Истина, к сожалению, состоит в том, что я никогда не могу забыть о себе.
Даже в минуты, когда я до такой степени погружаюсь в образы других людей, что сама перестаю существовать, я все равно мучительно осознаю все, что со мной происходит. Мне кажется, что я должна и в самом деле отказаться от самой себя, когда нахожусь с другими людьми. Это причиняет мне страдание.
Звучит слишком претенциозно, знаю, но я не могу подобрать других слов.
Если я к тому же скажу, что не могу бороться с самой собой, что у меня не хватает сил, то ведь никто этому не поверит, потому что всегда сражаюсь за свою свободу когтями и зубами. Но все же именно так оно и есть. Никто не знает, что происходит внутри меня потом – после того, как я посражалась вволю. Когда сила оставляет меня и я чувствую, что должна ответить за свои метания, расплатиться за них дважды двойной ценой.
Вместо того, чтобы просто-напросто сделать так, как Берта, которая тоже постоянно предъявляет к себе высокие требования – как и я к ней.
Берта гораздо умнее меня. Она соответствует всем требованиям и ожиданиям и таким образом может избавиться от них. Хоп! И она уже не должна расплачиваться по бесконечным счетам. А я должна.
Поэтому проходит так много времени прежде, чем я смогу опять вернуться к самой себе.
Именно поэтому теперь я сперва хорошенько подумаю, прежде чем броситься в пучину сложных людских взаимоотношений. И неважно, каковы эти отношения, я сторонюсь даже простого общения с другими людьми. Потому что даже если не все люди важны для меня так, как мои родственники, общение с любым другим человеком действует на меня угнетающе.
Единственным лекарством тогда становится полнейшее одиночество. Во всяком случае тогда, когда я работаю над какой-нибудь важной ролью, и сейчас меня по-настоящему интересует только работа.
Одним словом – чтобы не отказаться от самой себя, я должна отказаться от других людей.
В настоящее время из этого правила существует только одно исключение – Ингеборг.
По ней я иногда даже скучаю, однако наши отношения – это прежде всего совместная работа.
Хотя нет, не совсем так… Ингеборг значит для меня больше.
А вот товарищи по театральной школе напротив, они – часть моей работы и потому не могут помешать мне. Даже Давид со своей влюбленностью. Она тоже принадлежит театру, и к тому же сейчас его любовь уже не такая навязчивая, как прежде.

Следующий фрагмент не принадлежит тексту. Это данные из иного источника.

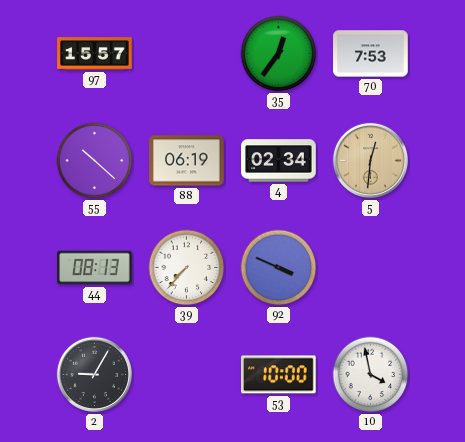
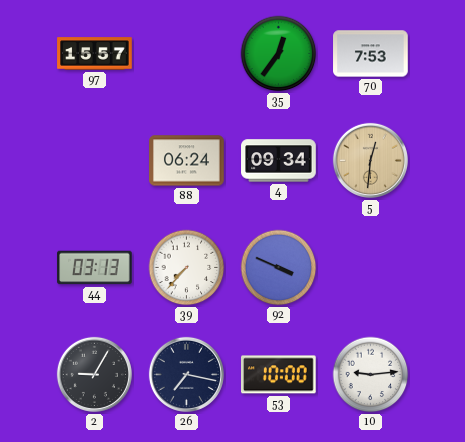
55: 10:22 -> none
88: 06:19 -> 06:24
4: 02:34 -> 09:34
44: 08:13 -> 03:13
26: none -> 7:17
10: 3:58 -> 9:14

Но наша дружба, моя и Ингеборг, продолжает крепнуть. Мы необходимы друг другу, и самое прекрасное в нашем единении то, что оно затрагивает и работу.
Мы уже давно не работали вместе, и вот сегодня мы снова встретимся!
Только мы вдвоем, и никого больше. Наконец-то!
Я пишу эти строки в ожидании Ингеборг, она может в любую минуту прийти.
Мы пойдем гулять, дышать весенним воздухом и разговаривать. Или же молчать, если нам так захочется. Когда люди не виделись так долго, им иногда бывает нужно вначале немного помолчать.
Так обычно бывало у нас с Бертой. Когда мы расставались на долгое время, должны были помолчать по крайней мере несколько часов, прежде чем могли снова свободно заговорить. Иначе нам было легко повздорить. Раньше я ужасно расстраивалась из-за этого и считала, что мы стали безнадежно далеки друг от друга. Но дело было не в этом. Теперь я это знаю и не переживаю больше.